Las constantes noticias de ataques antisemitas en diferentes partes del mundo no son una casualidad, sino una causalidad promovida por todos los enemigos de Israel. El antisemitismo es un enfrentamiento directo del mal, en todas sus formas y peligrosos matices, contra el Creador y su creación. El Pueblo de Israel con mayúsculas no surge por generación espontánea, sino por el acto de amor creativo de Aquel que ha creado, valga la redundancia, todo lo que vemos y lo que no vemos. Cada ataque, atentado, apuñalamiento o agresión está planificada desde el más oscuro rincón del engañoso corazón del ser humano.
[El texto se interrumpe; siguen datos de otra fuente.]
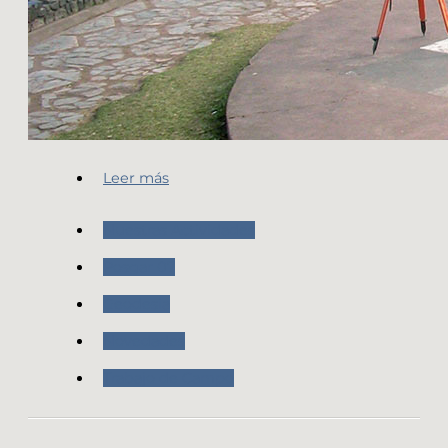
Leer más
Nuestras Actividades
Posgar 07
Geodesia
Novedades
Trabajo de Campo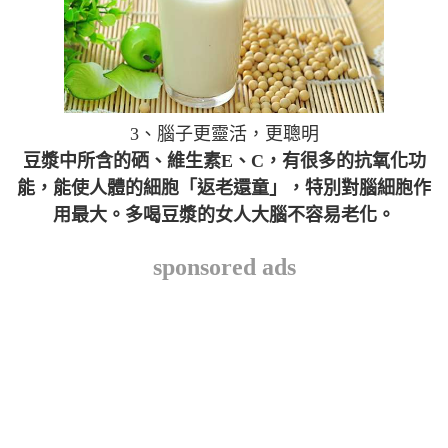
3、腦子更靈活，更聰明
豆漿中所含的硒、維生素E、C，有很多的抗氧化功
能，能使人體的細胞「返老還童」，特別對腦細胞作
用最大。多喝豆漿的女人大腦不容易老化。
sponsored ads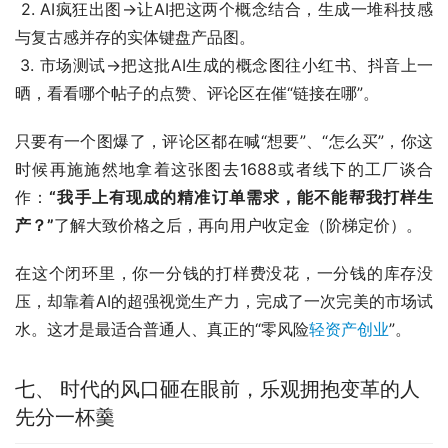
 2. AI疯狂出图->让AI把这两个概念结合，生成一堆科技感
与复古感并存的实体键盘产品图。
 3. 市场测试->把这批AI生成的概念图往小红书、抖音上一
晒，看看哪个帖子的点赞、评论区在催“链接在哪”。
只要有一个图爆了，评论区都在喊“想要”、“怎么买”，你这
时候再施施然地拿着这张图去1688或者线下的工厂谈合
作：
“我手上有现成的精准订单需求，能不能帮我打样生
产？”
了解大致价格之后，再向用户收定金（阶梯定价）。
在这个闭环里，你一分钱的打样费没花，一分钱的库存没
压，却靠着AI的超强视觉生产力，完成了一次完美的市场试
水。这才是最适合普通人、真正的“零风险
轻资产创业
”。
七、 时代的风口砸在眼前，乐观拥抱变革的人
先分一杯羹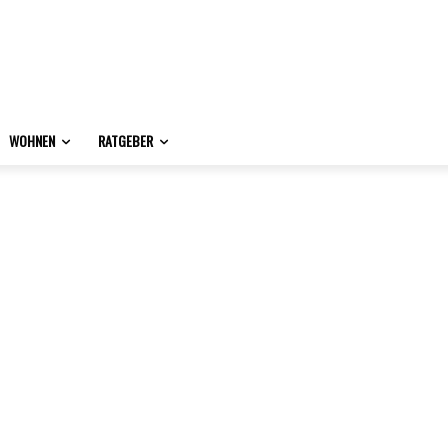
WOHNEN
RATGEBER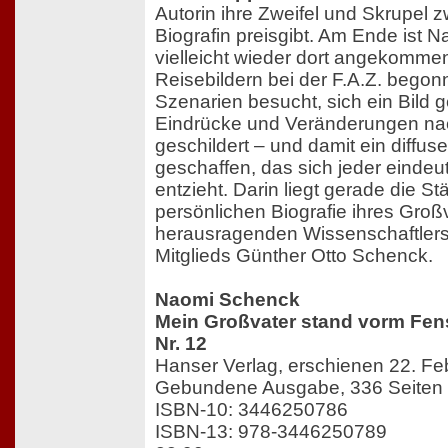
Autorin ihre Zweifel und Skrupel 
Biografin preisgibt. Am Ende ist
vielleicht wieder dort angekommen
Reisebildern bei der F.A.Z. begonn
Szenarien besucht, sich ein Bild 
Eindrücke und Veränderungen na
geschildert – und damit ein diffu
geschaffen, das sich jeder einde
entzieht. Darin liegt gerade die S
persönlichen Biografie ihres Groß
herausragenden Wissenschaftler
Mitglieds Günther Otto Schenck.
Naomi Schenck
Mein Großvater stand vorm Fens
Nr. 12
Hanser Verlag, erschienen 22. Fe
Gebundene Ausgabe, 336 Seiten
ISBN-10: 3446250786
ISBN-13: 978-3446250789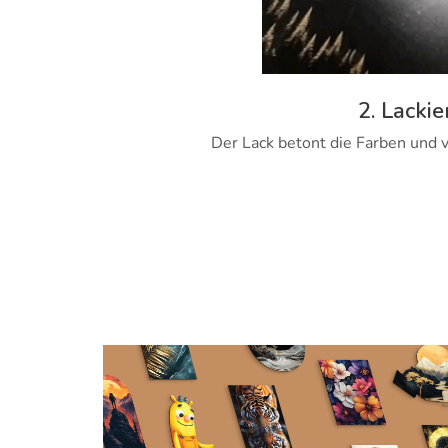
2. Lackie
Der Lack betont die Farben und v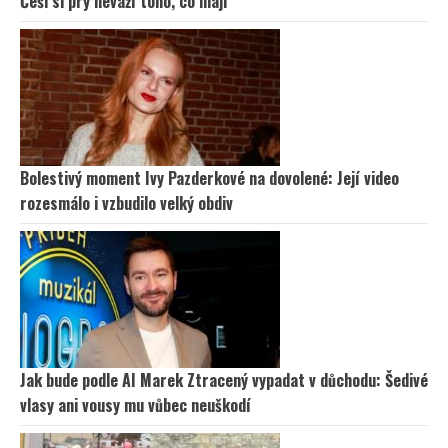
Češi si prý neváží toho, co mají
Bolestivý moment Ivy Pazderkové na dovolené: Její video
rozesmálo i vzbudilo velký obdiv
Jak bude podle AI Marek Ztracený vypadat v důchodu: Šedivé
vlasy ani vousy mu vůbec neuškodí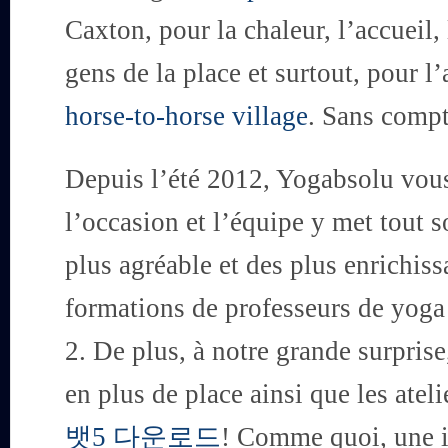
Caxton, pour la chaleur, l’accueil,
gens de la place et surtout, pour l
horse-to-horse village
. Sans compt
Depuis l’été 2012, Yogabsolu vous
l’occasion et l’équipe y met tout s
plus agréable et des plus enrichis
formations de professeurs de yoga 
2. De plus, à notre grande surpris
en plus de place ainsi que les atel
뱃5 다운로드
! Comme quoi, une id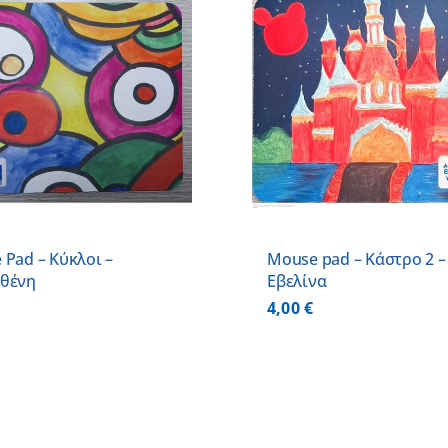
ΠΡΟΣΘΗΚΗ ΣΤΟ ΚΑΛΑΘΙ
/
ΠΡΟΣΘΗΚΗ ΣΤΟ
ΛΕΠΤΟΜΕΡΕΙΕΣ
ΛΕΠΤΟΜ
Pad – Κύκλοι –
Mouse pad – Κάστρο 2 –
θένη
Εβελίνα
4,00
€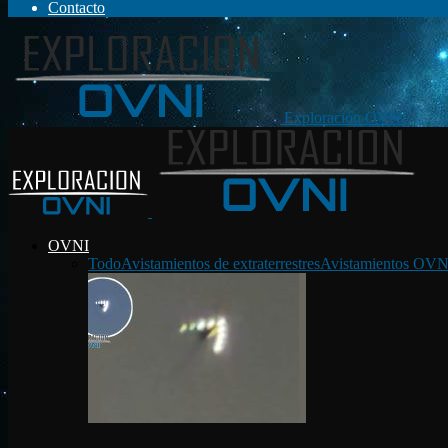
Contacto
Exploración OVNI
OVNI
Todo
Avistamientos de extraterrestres
Avistamientos OVN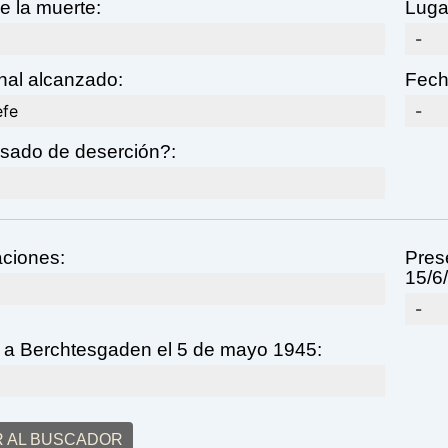
e la muerte:
Luga
-
nal alcanzado:
Fech
efe
-
sado de deserción?:
ciones:
Prese
15/6/
-
 a Berchtesgaden el 5 de mayo 1945:
R AL BUSCADOR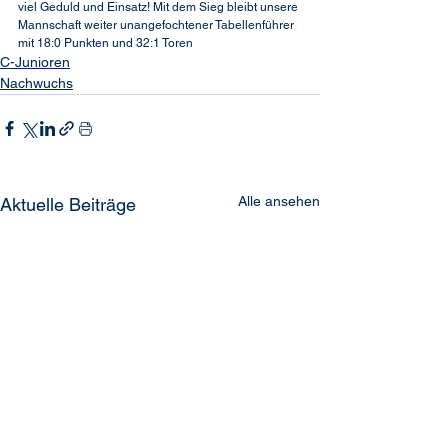
viel Geduld und Einsatz! Mit dem Sieg bleibt unsere 
Mannschaft weiter unangefochtener Tabellenführer 
mit 18:0 Punkten und 32:1 Toren
C-Junioren
Nachwuchs
Alle ansehen
Aktuelle Beiträge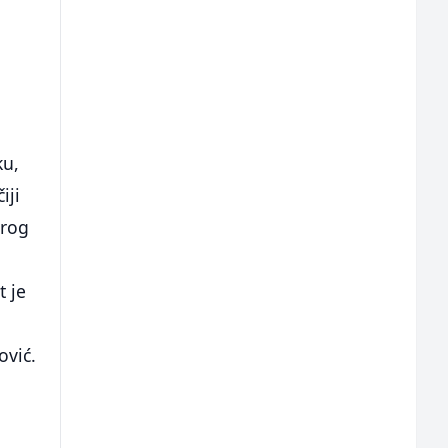
ku,
iji
arog
t je
ović.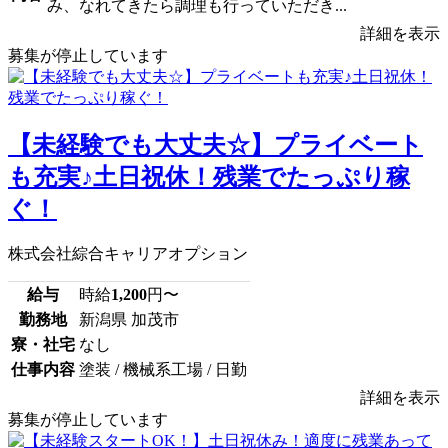
み、なれてきたら調理も行っていただき...
詳細を表示
募集が停止しています
【未経験でも大丈夫☆】プライベート
も充実♪土日祝休！残業でたっぷり稼
ぐ！
株式会社綜合キャリアオプション
給与
時給
1,200
円〜
勤務地
新潟県 加茂市
寮・社宅
なし
仕事内容
塗装 / 機械系工場 / 日勤
詳細を表示
募集が停止しています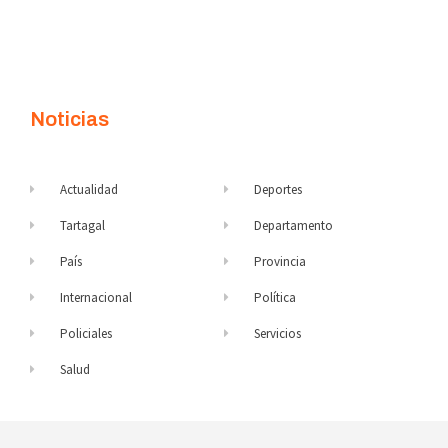
Noticias
Actualidad
Deportes
Tartagal
Departamento
País
Provincia
Internacional
Política
Policiales
Servicios
Salud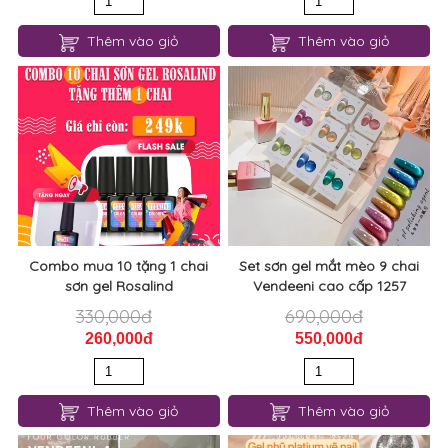
Thêm vào giỏ
Thêm vào giỏ
Combo mua 10 tặng 1 chai
Set sơn gel mắt mèo 9 chai
sơn gel Rosalind
Vendeeni cao cấp 1257
330,000đ
690,000đ
260,000đ
550,000đ
Thêm vào giỏ
Thêm vào giỏ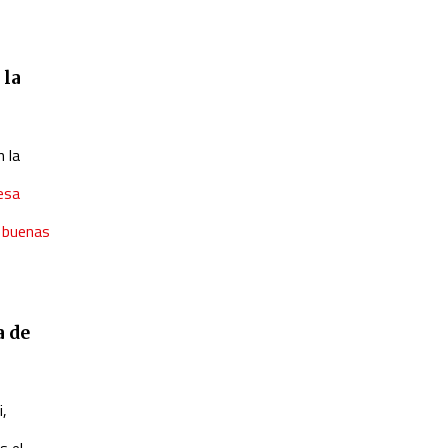
 la
 la
esa
n buenas
a de
i,
s el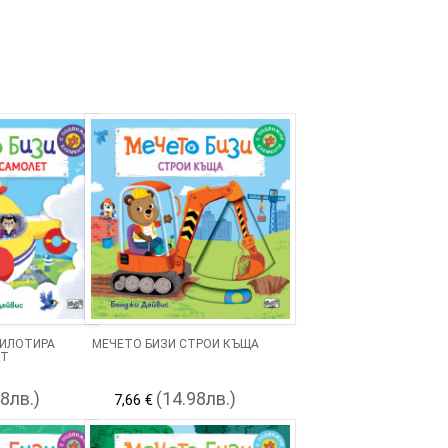
ПИЛОТИРА
МЕЧЕТО БИЗИ СТРОИ КЪЩА
ЕТ
98лв.)
(14.98лв.)
7,66 €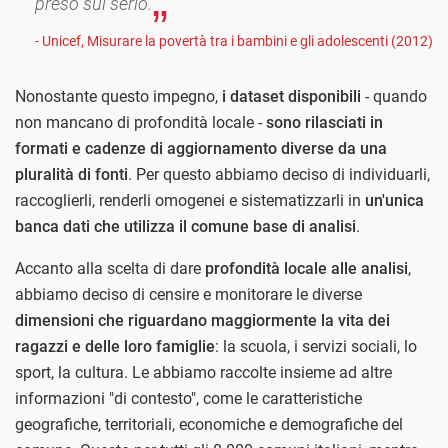
preso sul serio.
- Unicef, Misurare la povertà tra i bambini e gli adolescenti (2012)
Nonostante questo impegno,
i dataset disponibili
- quando
non mancano di profondità locale -
sono rilasciati in
formati e cadenze di aggiornamento diverse da una
pluralità di fonti
. Per questo abbiamo deciso di individuarli,
raccoglierli, renderli omogenei e sistematizzarli in
un'unica
banca dati che utilizza il comune base di analisi
.
Accanto alla scelta di dare
profondità locale alle analisi
,
abbiamo deciso di censire e monitorare le diverse
dimensioni che riguardano maggiormente la vita dei
ragazzi e delle loro famiglie
: la scuola, i servizi sociali, lo
sport, la cultura. Le abbiamo raccolte insieme ad altre
informazioni "di contesto", come le caratteristiche
geografiche, territoriali, economiche e demografiche del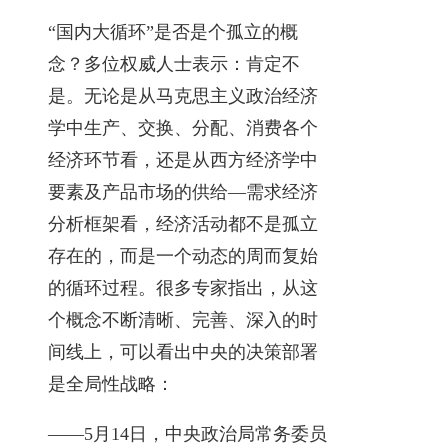
“国内大循环”是否是个孤立的概
念？多位权威人士表示：肯定不
是。无论是从马克思主义政治经济
学中生产、交换、分配、消费各个
经济环节看，还是从西方经济学中
要素及产品市场的供给—需求经济
分析框架看，经济活动都不是孤立
存在的，而是一个动态的周而复始
的循环过程。很多专家指出，从这
个概念不断清晰、完善、深入的时
间线上，可以看出中央的决策部署
是全局性战略：
——5月14日，中央政治局常务委员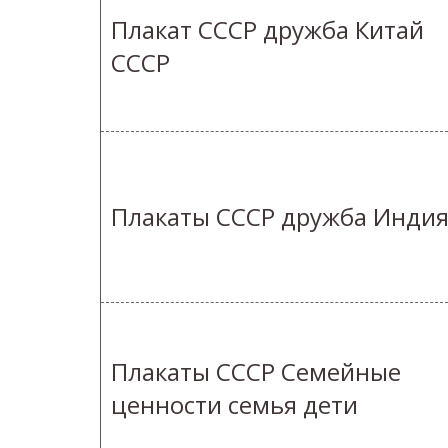
Плакат СССР дружба Китай
СССР
Плакаты СССР дружба Инди
Плакаты СССР Семейные
ценности семья дети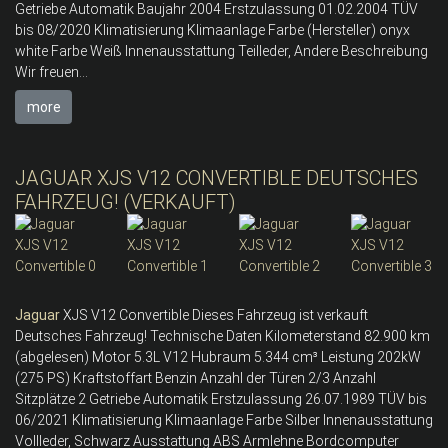
Getriebe Automatik Baujahr 2004 Erstzulassung 01.02.2004 TÜV
bis 08/2020 Klimatisierung Klimaanlage Farbe (Hersteller) onyx
white Farbe Weiß Innenausstattung Teilleder, Andere Beschreibung
Wir freuen...
more
JAGUAR XJS V12 CONVERTIBLE DEUTSCHES
FAHRZEUG! (VERKAUFT)
Jaguar
XJS V12 Convertible Dieses Fahrzeug ist verkauft
Deutsches Fahrzeug! Technische Daten Kilometerstand 82.900 km
(abgelesen) Motor 5.3L V12 Hubraum 5.344 cm³ Leistung 202kW
(275 PS) Kraftstoffart Benzin Anzahl der Türen 2/3 Anzahl
Sitzplätze 2 Getriebe Automatik Erstzulassung 26.07.1989 TÜV bis
06/2021 Klimatisierung Klimaanlage Farbe Silber Innenausstattung
Vollleder, Schwarz Ausstattung ABS Armlehne Bordcomputer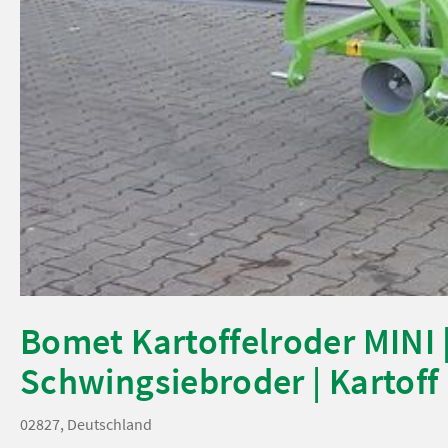
Bomet Kartoffelroder MINI 
Schwingsiebroder | Kartoff
02827, Deutschland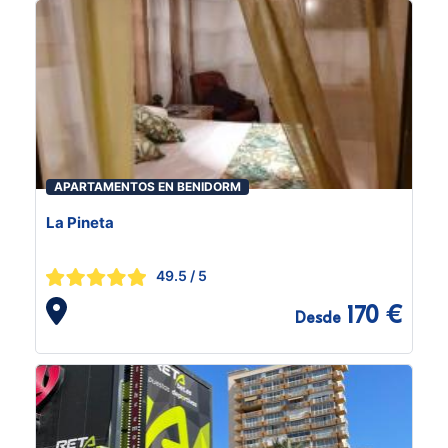
APARTAMENTOS EN BENIDORM
La Pineta
49.5
/ 5
170 €
Desde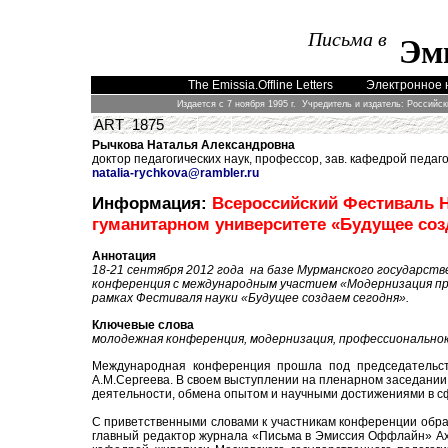
Письма в
Эм
The Emissia.Offline Letters
Электронное 
Издается с 7 ноября 1995 г. Учредитель и издатель: Российс
ART 1875
Рычкова Наталья Александровна
доктор педагогических наук, профессор, зав. кафедрой педаг
natalia-rychkova@rambler.ru
Информация:
Всероссийский Фестиваль 
гуманитарном университете «Будущее со
Аннотация
18-21 сентября 2012 года на базе Мурманского государст
конференция с международным участием «Модернизация про
рамках Фестиваля науки «Будущее создаем сегодня».
Ключевые слова
молодежная конференция, модернизация, профессионально
Международная конференция прошла под председательств
А.М.Сергеева. В своем выступлении на пленарном заседани
деятельности, обмена опытом и научными достижениями в 
С приветственными словами к участникам конференции обрат
главный редактор журнала «Письма в Эмиссия Оффлайн» Аха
No se puede hacer hasbará sin explicar también el contaminado corazón del hombre que le incita a odiar y asesinar. 

La explicación que damos no puede estar basada exclusivamente en conocimiento, que sin duda hay que tenerlo, sino primordialmente está sustentada por la identificación y compromiso con Israel, su historia a lo largo de los siglos y con su moderno Estado. La historia de Israel no se puede desgajar, seccionar o partir en periodos de tiempo. El Israel de antaño es el mismo, en el sentido más amplio de la palabra, que el de hoy en día. Los diferentes avatares históricos en los que se ha desarrollado la comunidad judía son inseparables los unos de los otros. No se puede explicar correctamente lo que hoy es el pueblo judío sin examinar las profundas raíces que sustentan el Buen Olivo como representación de Israel en todas las épocas.  

El conocimiento más preciso y relevante de la dilatada historia de Israel está indiscutiblemente impreso en las páginas del Libro de los Libros. Con una rima se lo digo: Sin la lectura de la Escritura no hay cultura ni preparación alguna. Todos aquellos que quieren tomar la carga, atención que no hemos dicho el cargo, de ser diplomáticos en público de la defensa de Israel deben considerar la responsabilidad que implica enfrentarse directamente contra el mal.  

La unidad de acción positiva en la defensa de Israel, como explicamos en su momento, es la herramienta básica desarrollada en el Cielo para enfrentarnos a este mundo tan grotescamente contaminado de antisemitismo. No busquemos cargos para destacar sino cargas para servir en la defensa diplomática de Israel explicando las cosas tal y como son en realidad sin pretender llamar la atención sobre nosotros mismos. Hazlo saber.